Sturgis E M, Howell L L
Department of Otolaryngology/Head and Neck Surgery, Tulane University Medical Center, New Orleans, LA 70112, USA.
Int J Pediatr Otorhinolaryngol. 1995 Oct;33(2):149-57. doi: 10.1016/0165-5876(95)01193-f.

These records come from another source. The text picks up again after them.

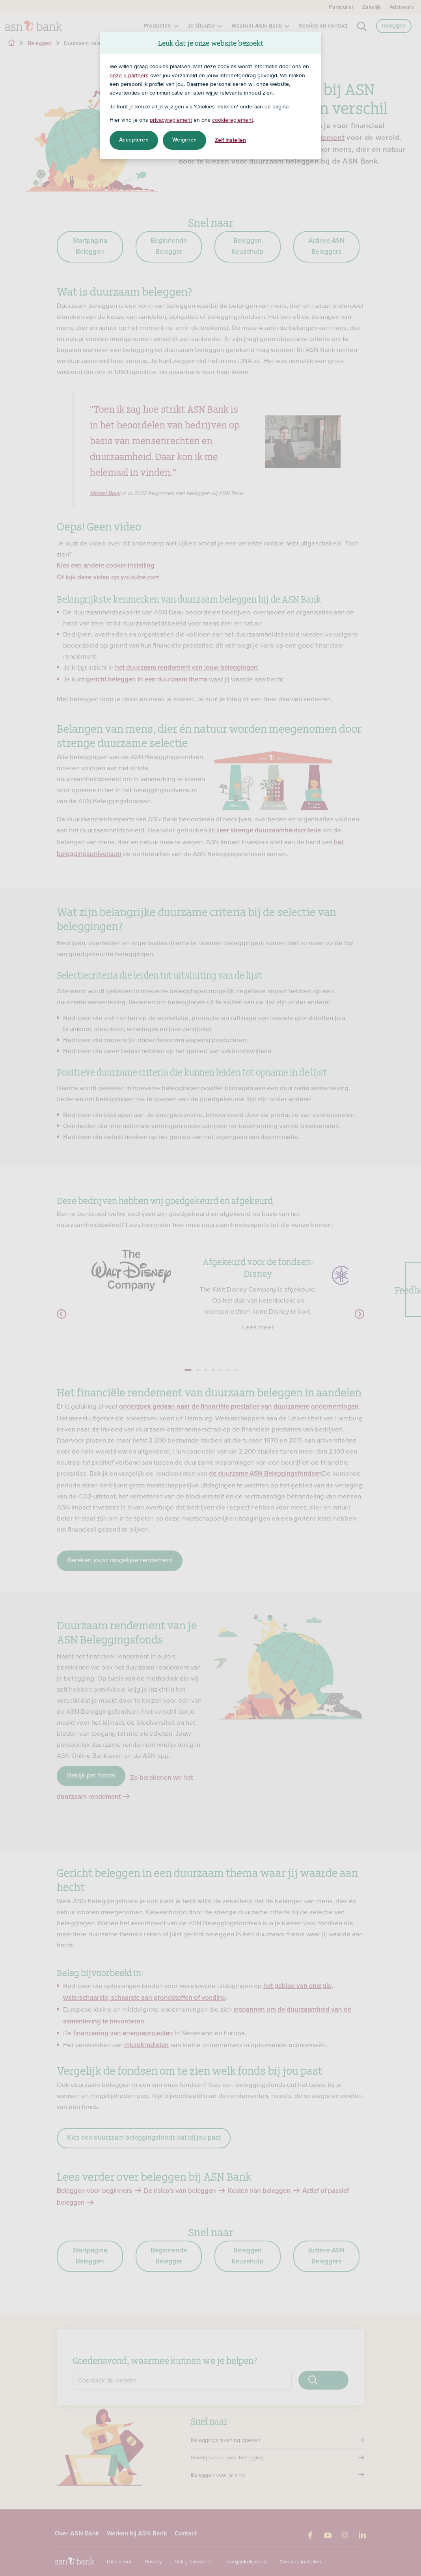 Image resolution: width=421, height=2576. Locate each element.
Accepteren (134, 140)
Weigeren (184, 140)
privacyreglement (171, 120)
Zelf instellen (230, 140)
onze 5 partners (129, 75)
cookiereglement (232, 120) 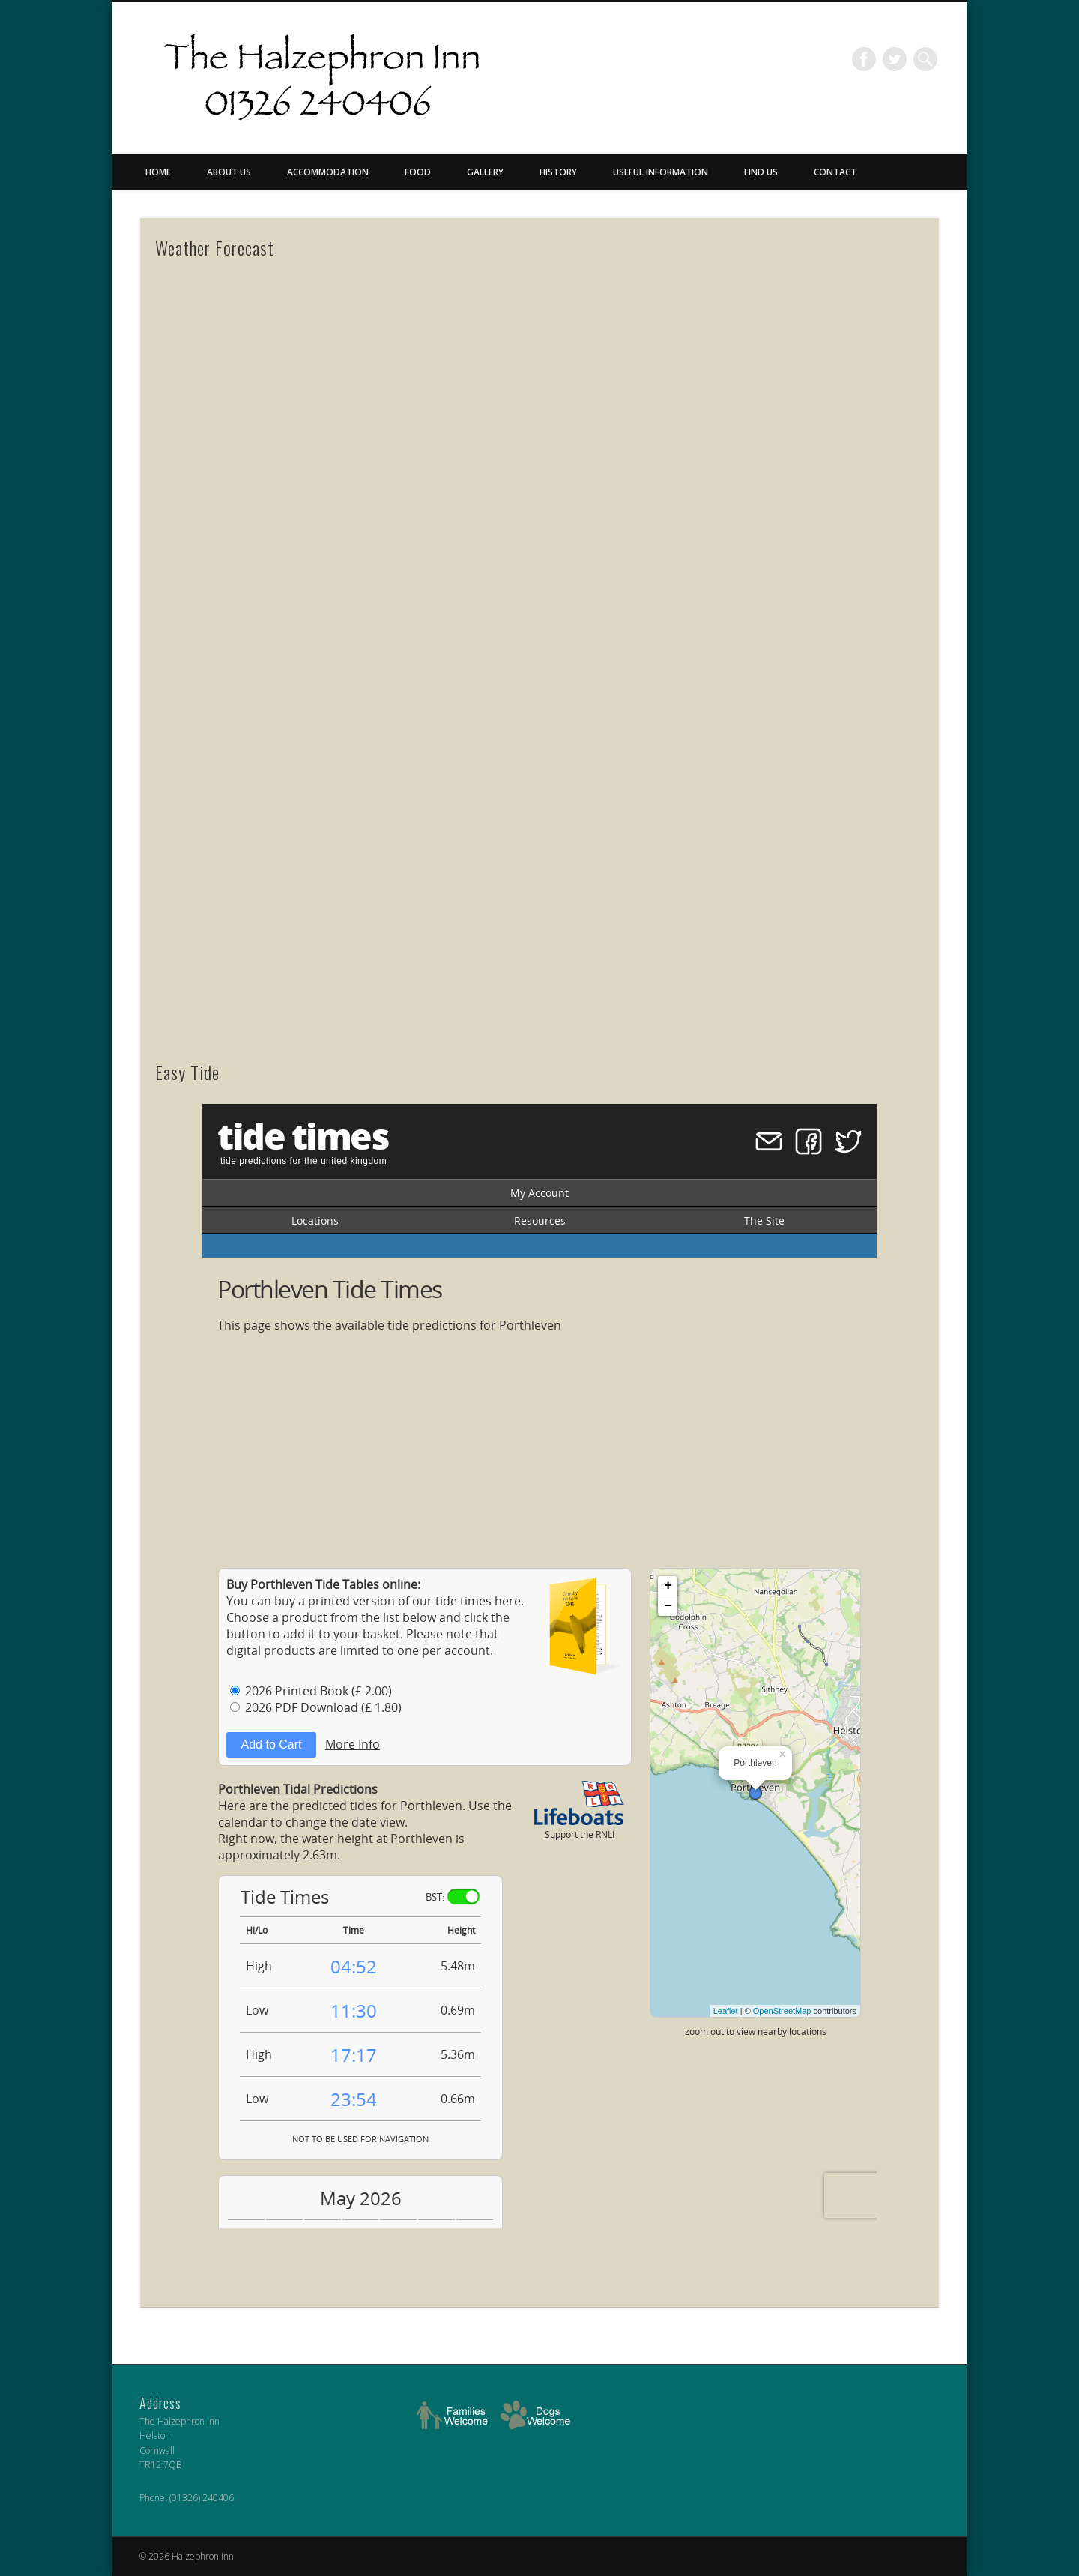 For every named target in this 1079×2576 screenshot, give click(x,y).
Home (158, 172)
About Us (229, 172)
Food (418, 172)
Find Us (761, 172)
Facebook (864, 59)
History (558, 172)
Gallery (485, 172)
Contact (835, 172)
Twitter (895, 59)
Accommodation (328, 172)
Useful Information (660, 172) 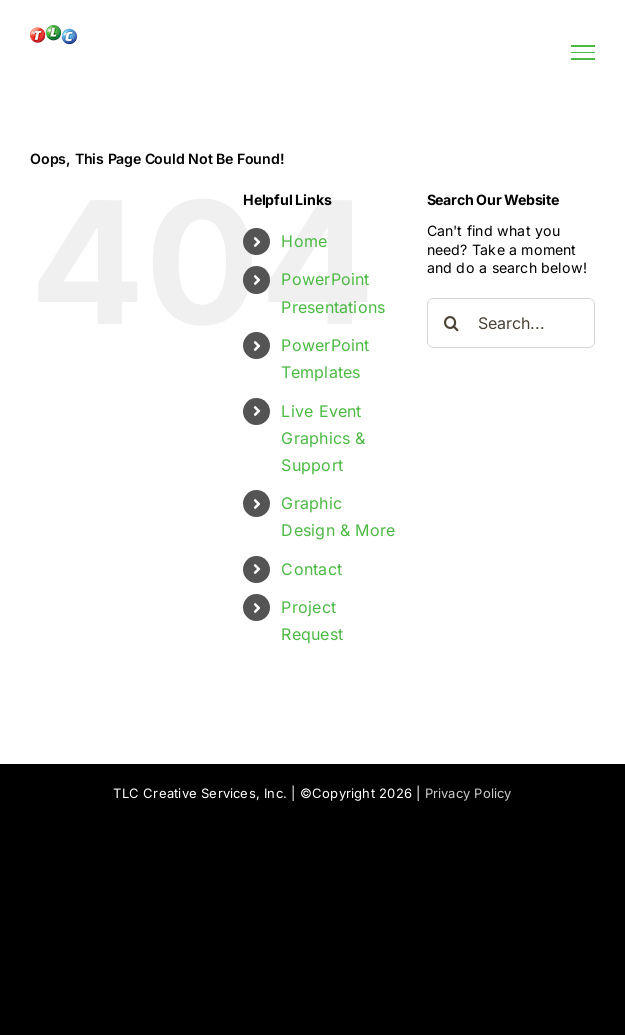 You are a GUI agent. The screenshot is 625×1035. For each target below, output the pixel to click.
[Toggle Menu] (583, 52)
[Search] (452, 323)
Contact (311, 569)
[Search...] (511, 323)
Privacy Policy (468, 793)
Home (304, 241)
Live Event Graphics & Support (323, 438) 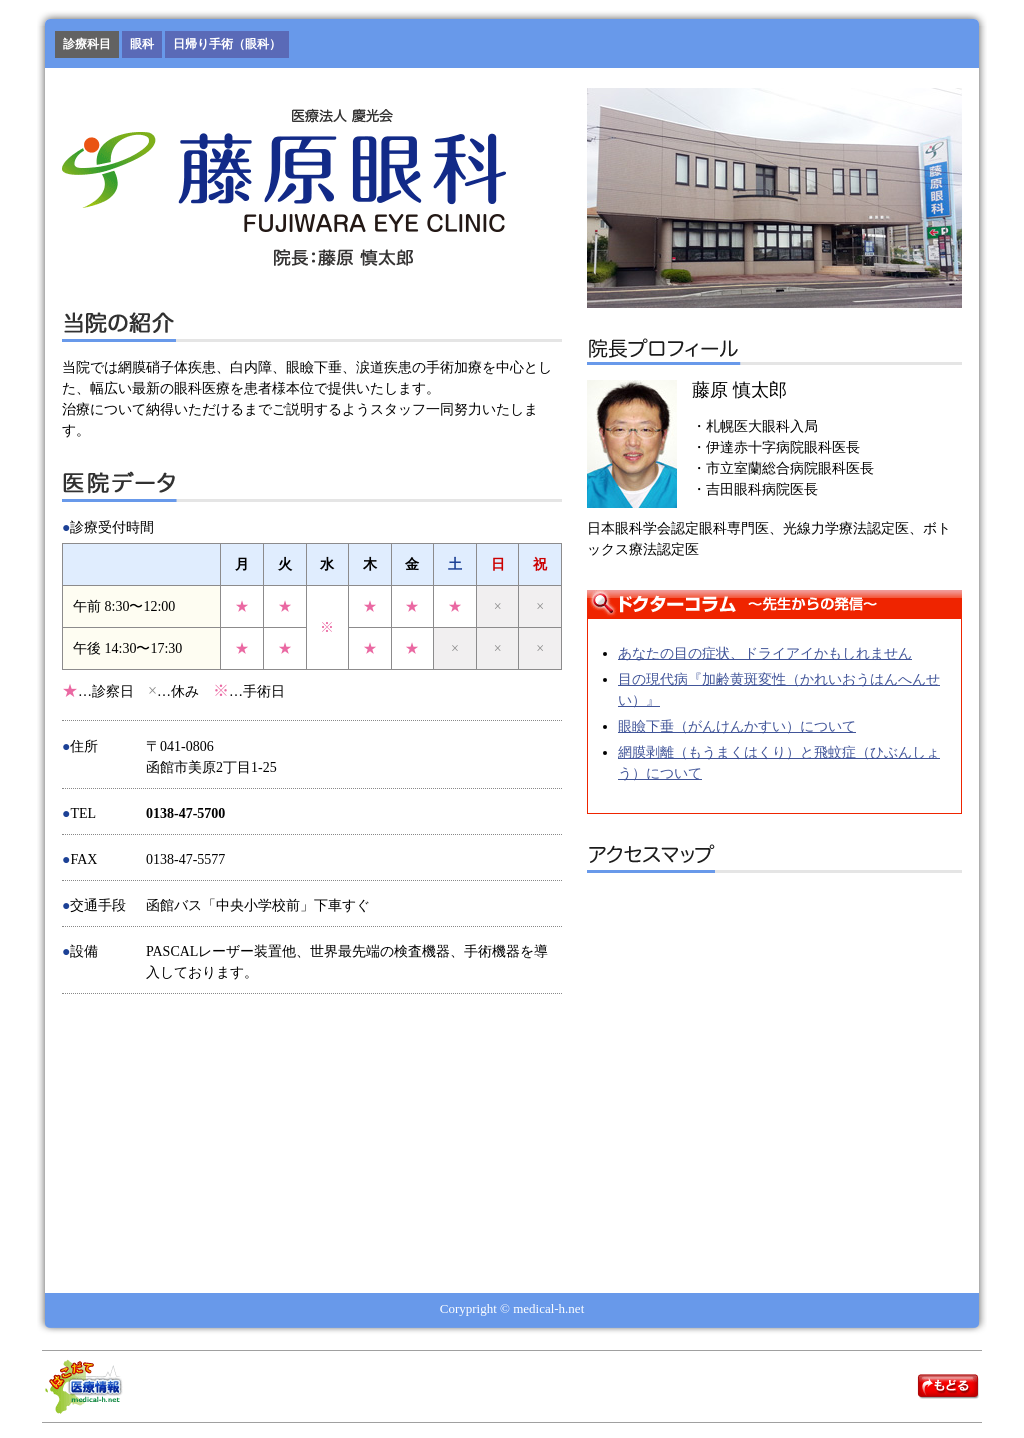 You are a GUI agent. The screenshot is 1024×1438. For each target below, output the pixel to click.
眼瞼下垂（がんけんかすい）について (737, 726)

True bifid epiglottis is an extremely rare laryngeal anomaly, which usually presents in the neonate with symptoms of aspiration and/or airway obstruction. Management is generally supportive observation as the symptoms lessen with age, but rarely tracheotomy is required for airway obstruction. Bifid epiglottis occurs in a syndromic picture with associated anomalies, especially polydactyly, cleft palate and retro/micrognathia but a significant number will have endocrine, gastrointestinal and genitourinary abnormalities. A case of true bifid epiglottis is presented and the literature is reviewed on the subject.
真性会厌裂是一种极其罕见的喉部异常,通常在新生儿期出现误吸和/或气道阻塞症状。由于症状会随着年龄增长而减轻,所以一般采取支持性观察的治疗方法,但在气道阻塞的情况下很少需要进行气管切开术。会厌裂常伴有相关异常,特别是多指畸形、腭裂和小颌/后缩颌,但相当一部分患者还会有内分泌、胃肠道和泌尿生殖系统异常。本文报告了一例真性会厌裂病例,并对该主题的文献进行了综述。